Grand Prix world women’s series closer than ever

Wesley Botton

The competitive series is bound to become even more so with the introduction of international competition.

PIETERMARITZBURG, SOUTH AFRICA - AUGUST 20: The leading group during the SPAR Women’s Challenge at Oval Cricket Stadium on August 20, 2017 in Pietermaritzburg, South Africa. (Photo by Reg Caldecott/Gallo Images)

This year’s Spar Women’s Grand Prix 10km series has been the most competitive since it was launched in 2007, according to Ian Laxton, the man behind the concept of the annual road running campaign.

Expanding the series this season, organisers had added a sixth leg and opened the Grand Prix to foreign athletes for the first time.
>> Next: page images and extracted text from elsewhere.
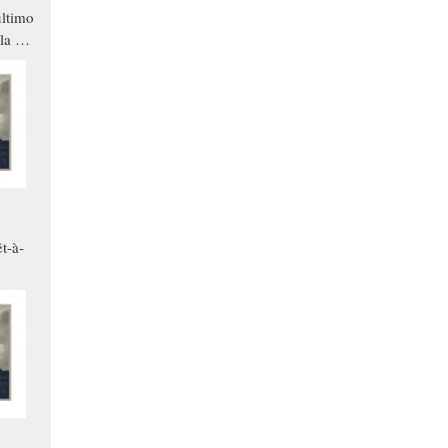
ltimo
la a
che in
ono
t-à-
.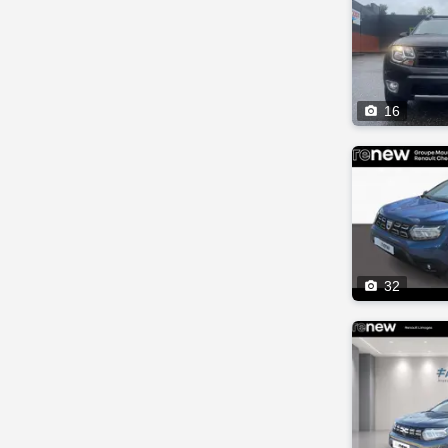

16

32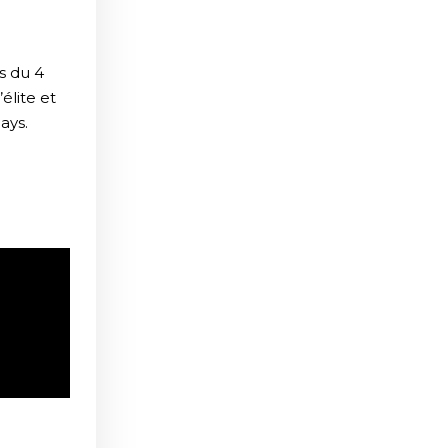
s du 4
élite et
ays.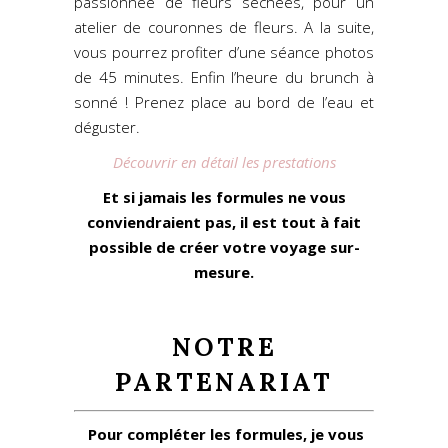
passionnée de fleurs séchées, pour un
atelier de couronnes de fleurs. A la suite,
vous pourrez profiter d’une séance photos
de 45 minutes. Enfin l’heure du brunch à
sonné ! Prenez place au bord de l’eau et
déguster.
Découvrir en détail les prestations
Et si jamais les formules ne vous
conviendraient pas, il est tout à fait
possible de créer votre voyage sur-
mesure.
NOTRE
PARTENARIAT
Pour compléter les formules, je vous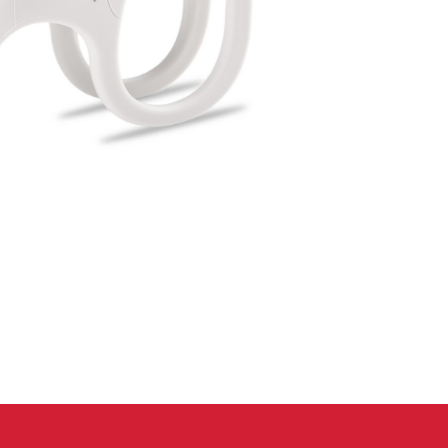
 oblečení
Kalhoty
Trika
Bundy
Kalhoty
Trika
Bundy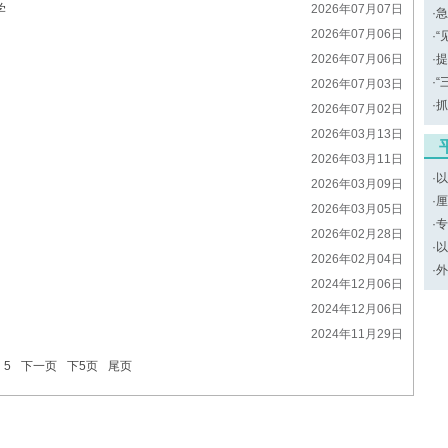
学
2026年07月07日
·
急
2026年07月06日
·
“
2026年07月06日
·
提
·
“
2026年07月03日
·
抓
2026年07月02日
2026年03月13日
2026年03月11日
·
以
2026年03月09日
·
厘
2026年03月05日
·
专
2026年02月28日
·
以
2026年02月04日
·
外
2024年12月06日
2024年12月06日
2024年11月29日
5
下一页
下5页
尾页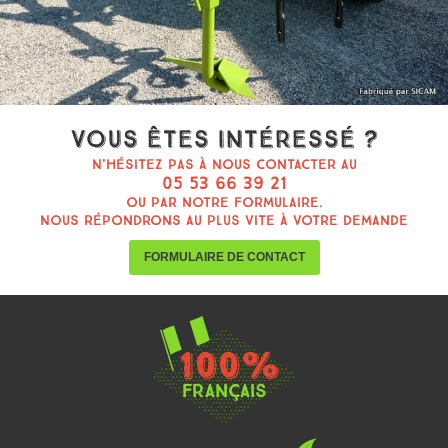
Vous êtes intéressé ?
N'hésitez pas à nous contacter au
05 53 66 39 21
ou par notre formulaire.
Nous répondrons au plus vite à votre demande
FORMULAIRE DE CONTACT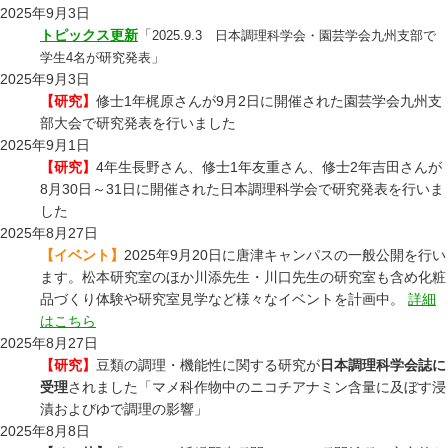
2025年9月3日
トピックス更新
「
2025.9.3 日本調理科学会・園芸学会九州支部で
」
学生4名が研究発表
2025年9月3日
【研究】
修士1年梶原さんが9月2日に開催された園芸学会九州支
部大会で研究発表を行いました
2025年9月1日
【研究】
4年生長野さん、修士1年友重さん、修士2年吉田さんが
8月30日～31日に開催された日本調理科学会で研究発表を行いま
した
2025年8月27日
【イベント】
2025年9月20日に唐津キャンパスの一般公開を行い
ます。松本研究室のほか川添先生・川口先生の研究室も含め化粧
品づくり体験や研究室見学など様々なイベントを計画中。
詳細
はこちら
2025年8月27日
【研究】
豆類の調理・機能性に関する研究が
日本調理科学会誌に
受理
されました「マメ科作物中のニコチアナミン含量に及ぼす浸
漬およびゆで調理の影響」
2025年8月8日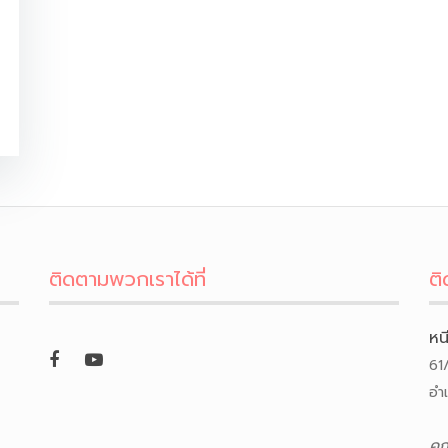
ติดตามพวกเราได้ที่
ติ
หน
61
อำ
คุ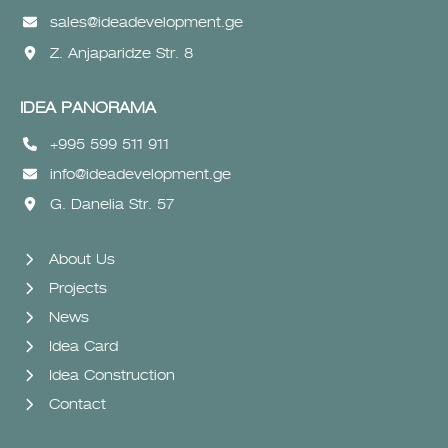
sales@ideadevelopment.ge
Z. Anjaparidze Str. 8
IDEA PANORAMA
+995 599 511 911
info@ideadevelopment.ge
G. Danelia Str. 57
About Us
Projects
News
Idea Card
Idea Construction
Contact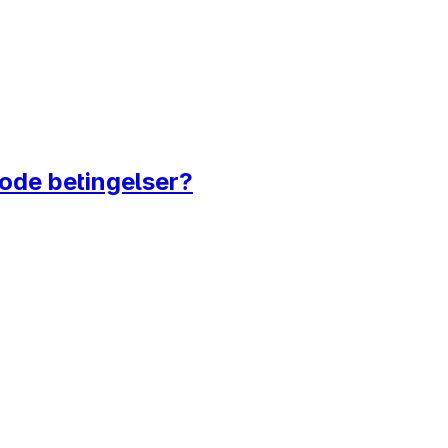
gode betingelser?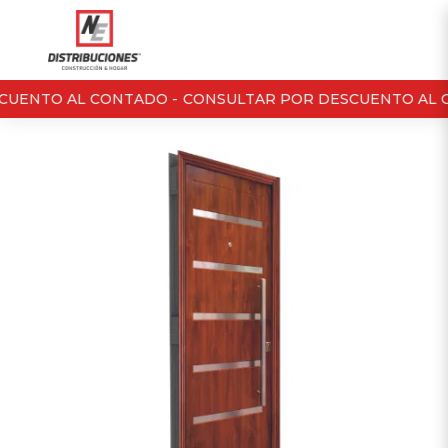
UENTO AL CONTADO -
CONSULTAR POR DESCUENTO AL C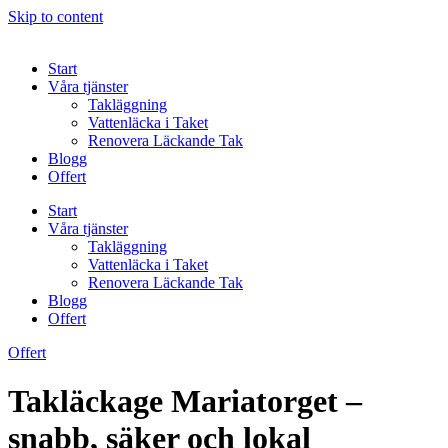
Skip to content
Start
Våra tjänster
Takläggning
Vattenläcka i Taket
Renovera Läckande Tak
Blogg
Offert
Start
Våra tjänster
Takläggning
Vattenläcka i Taket
Renovera Läckande Tak
Blogg
Offert
Offert
Takläckage Mariatorget –
snabb, säker och lokal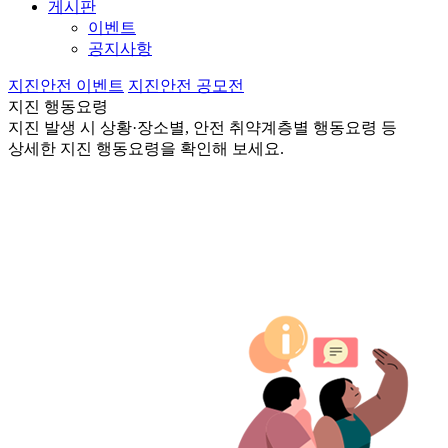
게시판
이벤트
공지사항
지진안전 이벤트
지진안전 공모전
지진 행동요령
지진 발생 시 상황·장소별, 안전 취약계층별 행동요령 등
상세한 지진 행동요령을 확인해 보세요.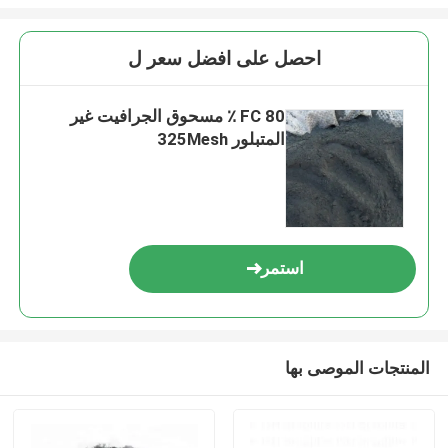
احصل على افضل سعر ل
FC 80 ٪ مسحوق الجرافيت غير
المتبلور 325Mesh
استمر
المنتجات الموصى بها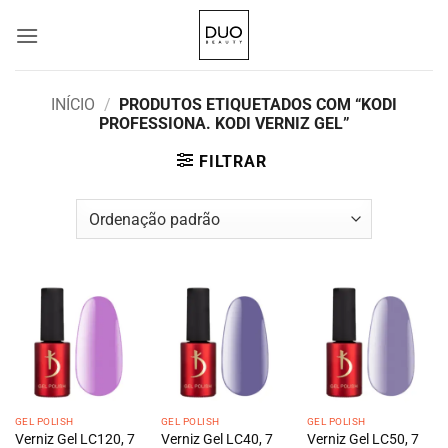
Skip
to
content
INÍCIO
/
PRODUTOS ETIQUETADOS COM “KODI
PROFESSIONA. KODI VERNIZ GEL”
FILTRAR
GEL POLISH
GEL POLISH
GEL POLISH
Verniz Gel LC120, 7
Verniz Gel LC40, 7
Verniz Gel LC50, 7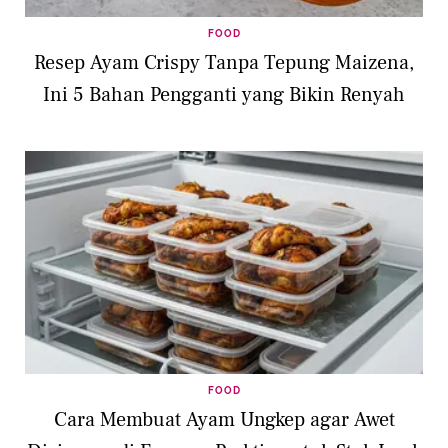
FOOD
Resep Ayam Crispy Tanpa Tepung Maizena,
Ini 5 Bahan Pengganti yang Bikin Renyah
FOOD
Cara Membuat Ayam Ungkep agar Awet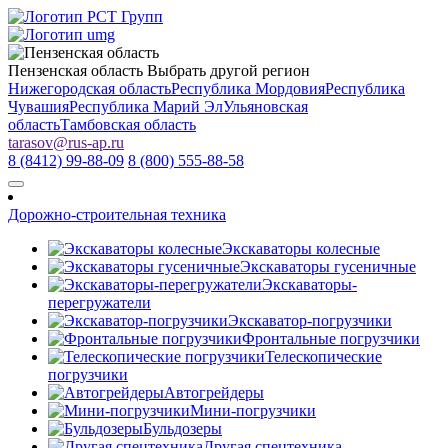
Пензенская область
Выбрать другой регион
Нижегородская область
Республика Мордовия
Республика
Чувашия
Республика Марий Эл
Ульяновская
область
Тамбовская область
tarasov
@
rus-ap.ru
8 (8412) 99-88-09
8 (800) 555-88-58
Дорожно-строительная техника
Экскаваторы колесные
Экскаваторы гусеничные
Экскаваторы-
перегружатели
Экскаватор-погрузчики
Фронтальные погрузчики
Телескопические
погрузчики
Автогрейдеры
Мини-погрузчики
Бульдозеры
Другая спецтехника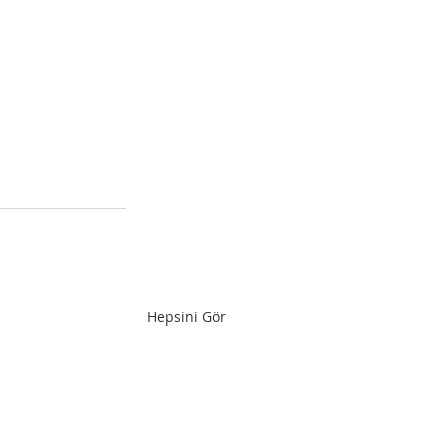
Hepsini Gör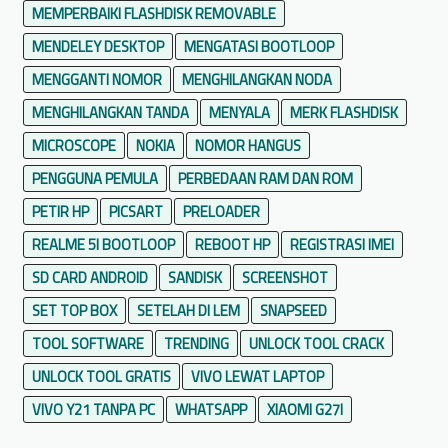
MEMPERBAIKI FLASHDISK REMOVABLE
MENDELEY DESKTOP
MENGATASI BOOTLOOP
MENGGANTI NOMOR
MENGHILANGKAN NODA
MENGHILANGKAN TANDA
MENYALA
MERK FLASHDISK
MICROSCOPE
NOKIA
NOMOR HANGUS
PENGGUNA PEMULA
PERBEDAAN RAM DAN ROM
PETIR HP
PICSART
PRELOADER
REALME 5I BOOTLOOP
REBOOT HP
REGISTRASI IMEI
SD CARD ANDROID
SANDISK
SCREENSHOT
SET TOP BOX
SETELAH DI LEM
SNAPSEED
TOOL SOFTWARE
TRENDING
UNLOCK TOOL CRACK
UNLOCK TOOL GRATIS
VIVO LEWAT LAPTOP
VIVO Y21 TANPA PC
WHATSAPP
XIAOMI G27I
While local runners continued to dominate, the 2017 campaign was a hard-fought affair, which was ultimately swayed by the doping ban of Louisa Leballo and her subsequent removal from the results.

With Leballo scratched after winning the opening leg in Cape Town, former track specialist Kesa Molotsane was dominant in her maiden campaign.

Molotsane held 137 points ahead of the final leg in Joburg on October 8, and she was 21 points clear of former winner Irvette van Zyl who had been unable to close the gap after dropping out of the Durban race in June due to injury.

Though there was still a slim chance Van Zyl could lift the crown, she would need to win the last leg with bonus points and Molotsane would need to finish outside the top 10.

Nolene Conrad was well behind in third place but she led a close battle for the last podium spot, with Lebogang Phalula and Glenrose Xaba both within seven points.

Zimbabwean Rutendo Nyahora was the first international athlete in the standings, in sixth position overall.

“We’ve got one race to go and it’s been without a doubt the best Grand Prix we’ve ever had. It’s been super competitive,” Laxton said on Thursday.

After attracting 14 000 runners and walkers last year, organisers of the Joburg race hoped the new venue at Marks Park would expand the field to 16 000 participants in the 10km and 5km events.